Наконец где-то в третьем часу на столе появилась и водка, но главная её функция «скорее к нужному настроению» была уже и так достигнута, поэтому к ней отнеслись как к очередному блюду, которое стоит раз для полного букета попробовать и только. Якутский дед, правда, свою привычную порцию взял и даже пьяненько повыступал, но это прозвучало таким диссонансом общей атмосфере, что ни Шестижен, ни солдатик не рискнули последовать его примеру.
Таким был наш Новый год с последовательным насыщением развлекательных и желудочных потребностей. Этакий неформальный ритуал посвящения в сафарийское братство, после которого человек должен был сам себе сказать либо: «Отлично, хочу еще», либо: «И только-то», забрать свой взнос и удалиться из наших рядов. Другого Сафари у нас для него не было.
К чести новичков общие старания зграи были оценены ими по гамбургскому счёту. Шестижены, вообще до возвращения сына пригласили к себе на постой Адольфовичей. Да и амбициозная жена Зарембы тоже не осталась в долгу, попросив себе какую-нибудь сафарийскую работу на дом, и немедленно была вовлечена женщинами в общие пошивочно-вязальные заботы.
После Нового года, дабы снизить напряжение от большой жилищной скученности мы все по очереди съездили в Минск, распродавать наши дачи и мебель. Первыми на школьные каникулы поехали я и Жаннет со своими чадами. При пересадке в Хабаровске мы на шесть часов застряли в аэропорту, и тогда я узнал немало, как сейчас говорят, эксклюзивной информации о детстве нашего главного командора. Жаннет почему-то была очень сердита на мужа, а тут ещё раздражение от тягостной задержки самолета.
– Он никого никогда не любил и любить не может, – внезапно вырвалось у неё, когда Катерина и Дрюня на время оставили нас одних.
– Ну конечно у человека было тяжёлое детство, – попробовал пошутить я.
– А ты знаешь – да, – серьёзно согласилась она и рассказала, что с тринадцати до шестнадцати лет у Пашки совсем не было голоса, обычная подростковая мутация наградила его на три года ужасным фальцетом, из-за которого он полностью выпал из рядов своих сверстников.

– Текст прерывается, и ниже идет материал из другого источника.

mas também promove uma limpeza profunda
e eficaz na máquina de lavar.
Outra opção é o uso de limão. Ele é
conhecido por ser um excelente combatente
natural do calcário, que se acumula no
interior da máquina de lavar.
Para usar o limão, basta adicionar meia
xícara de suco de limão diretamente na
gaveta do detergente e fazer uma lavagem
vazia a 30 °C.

Дальше мы восемь часов летели до Москвы, и я усиленно соображал, как всё это могло происходить с нашим боссом, чтобы, уже в Домодедово, поджидая багаж, снова вернуться к прежнему разговору.

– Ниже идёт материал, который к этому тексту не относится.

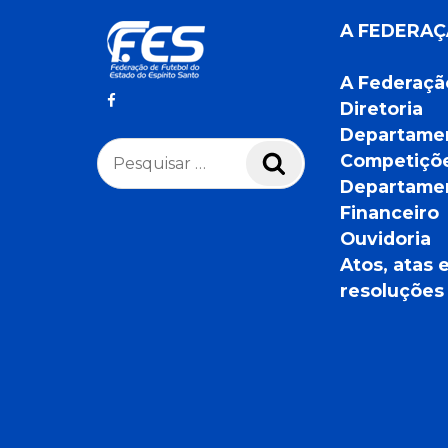
A FEDERA
A Federaçã
Diretoria
Departame
Pesquisar
Competiçõ
Pesquisar
por:
Departame
Financeiro
Ouvidoria
Atos, atas 
resoluções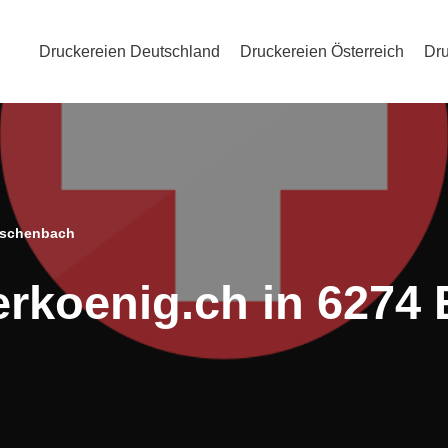
Druckereien Deutschland
Druckereien Österreich
Dru
 Eschenbach
erkoenig.ch in 6274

– Так ведь это ему только на пользу пошло: в полной изоляции прочитал все энциклопедии и выстроил как надо своё мировоззрение, от которого мы сейчас так балдеем.
– Ты думаешь, почему он на всю жизнь окрысился на кино и литературу? – перевела на другое Жаннет. – Потому что все эти три года ждал, что к нему обязательно подойдёт какая-нибудь романтическая девушка и заставит забыть о собственном пищащем и скрипящем голосе. А девушки не появилось.

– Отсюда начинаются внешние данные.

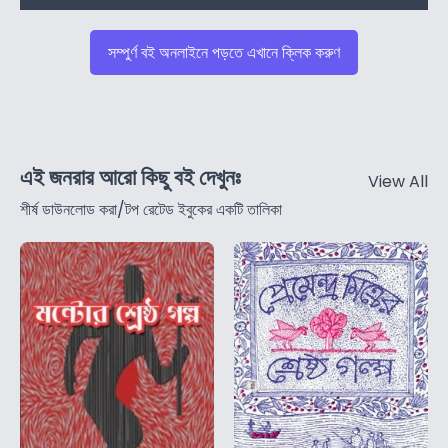
সম্পুর্ণ বই অনলাইনে পড়তে এখানে ক্লিক করুণ
এই জনরার আরো কিছু বই দেখুনঃ
View All
শীর্ষ ডাউনলোড করা/টপ রেটেড ইবুকের একটি তালিকা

– Ну и что? – не мог понять я.
– А то, что с тех пор он ко всем людям стал относиться только потребительски.
– И к тебе?
– Ко мне в первую очередь. Думаешь, почему он меня никогда ни к кому не ревнует? Потому что как раковая опухоль заполнил собой всю меня и знает, что ни на кого другого у меня просто никаких сил не хватит. Есть какие-то насекомые, они откладывают в других насекомых свои личинки, и эти личинки вырастают, пожирая насекомое, в котором находятся. Теперь, похоже, он отложил свои личинки ещё и во всех вас. И будет потреблять, потреблять, потреблять! – Жаннет проговорила это с непривычной для неё исступленностью.
Признаться, я не очень поверил ей в ту минуту. Пашка, который всегда сразу замечал, когда кто-то испытывал хоть малейшее неудобство, а его желчное критиканство в сущности тоже было заботой о том, чтобы рядом с ним не сидели одни простодушные болваны – и вдруг пошлое потребительство?